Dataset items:
⟨
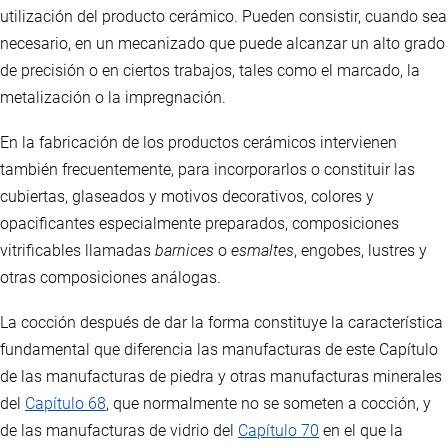
utilización del producto cerámico. Pueden consistir, cuando sea
necesario, en un mecanizado que puede alcanzar un alto grado
de precisión o en ciertos trabajos, tales como el marcado, la
metalización o la impregnación.
En la fabricación de los productos cerámicos intervienen
también frecuentemente, para incorporarlos o constituir las
cubiertas, glaseados y motivos decorativos, colores y
opacificantes especialmente preparados, composiciones
vitrificables llamadas
barnices
o
esmaltes
, engobes, lustres y
otras composiciones análogas.
La cocción después de dar la forma constituye la característica
fundamental que diferencia las manufacturas de este Capítulo
de las manufacturas de piedra y otras manufacturas minerales
del
Capítulo 68
, que normalmente no se someten a cocción, y
de las manufacturas de vidrio del
Capítulo 70
en el que la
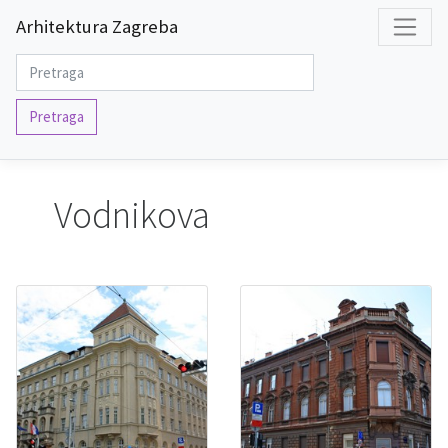
Arhitektura Zagreba
Pretraga
Vodnikova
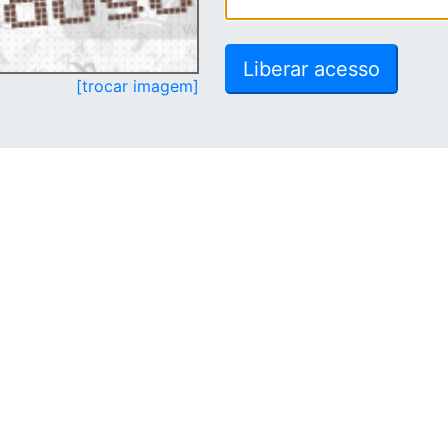
[trocar imagem]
⟩
Try it:
A word-for-word copy of the lines above from the one with "En la fabricación" through the one with "fundamental que diferencia", inclusive, is the only output wanted.

Answer to the problem:
En la fabricación de los productos cerámicos intervienen
también frecuentemente, para incorporarlos o constituir las
cubiertas, glaseados y motivos decorativos, colores y
opacificantes especialmente preparados, composiciones
vitrificables llamadas
barnices
o
esmaltes
, engobes, lustres y
otras composiciones análogas.
La cocción después de dar la forma constituye la característica
fundamental que diferencia las manufacturas de este Capítulo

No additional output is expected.